Preparing for emergencies
It is your responsibility to be aware of emergencies and be prepared to respond if one occurs. You can start preparing for any incident or emergency that might affect you, such as storm, heatwave, bushfire, flood or contagious health outbreak.
What emergencies could affect you?
Visit the following websites to find out whether your property could be at risk
Making an emergency plan
To get started download an emergency plan template such as the Red Cross RediPlan. You should write and practice your emergency plan in preparation for any emergency.
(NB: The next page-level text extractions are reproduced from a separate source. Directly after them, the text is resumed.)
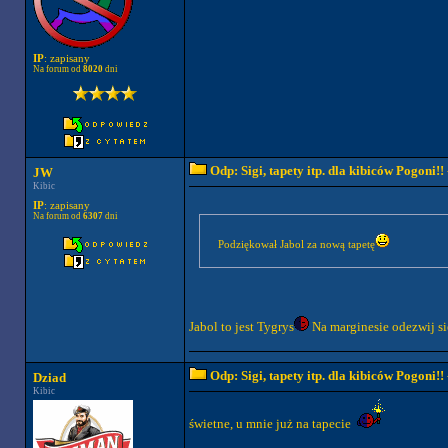
IP
: zapisany
Na forum od
8020
dni
Odp: Sigi, tapety itp. dla kibiców Pogoni!!
JW
Kibic
IP
: zapisany
Na forum od
6307
dni
Podziękował Jabol za nową tapetę
Jabol to jest Tygrys
Na marginesie odezwij si
Odp: Sigi, tapety itp. dla kibiców Pogoni!!
Dziad
Kibic
świetne, u mnie już na tapecie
The plan should detail what you and your family will do before, during and after an emergency.It is vital to prepare emergency plans detailing what you and your family will do in an emergency.
Plans should consider:
- Tasks to prepare your property, house and outbuildings each season
- Leaving early
- All household members including animals
- Preparing your property, house and outbuildings each season
- Road blocks
- Scheduled commitments that can separate the family such as school and work
- Contingency plans- e.g. sheltering in the house
Resources to inform your plan
- CFA, including Community Information Guides for your suburb
- Department of Environment Land Water and Planning
- Red Cross
- Be Ready Warrandyte Community Association
- Department of Health
- Power Outage
Putting together an emergency kit
An emergency kit contains your important items in one place so that you can pick it up and head straight out the door before or during an emergency.
Contents may include:
- Personal protective equipment; overalls, gloves, goggles, natural fibre blanket, etc.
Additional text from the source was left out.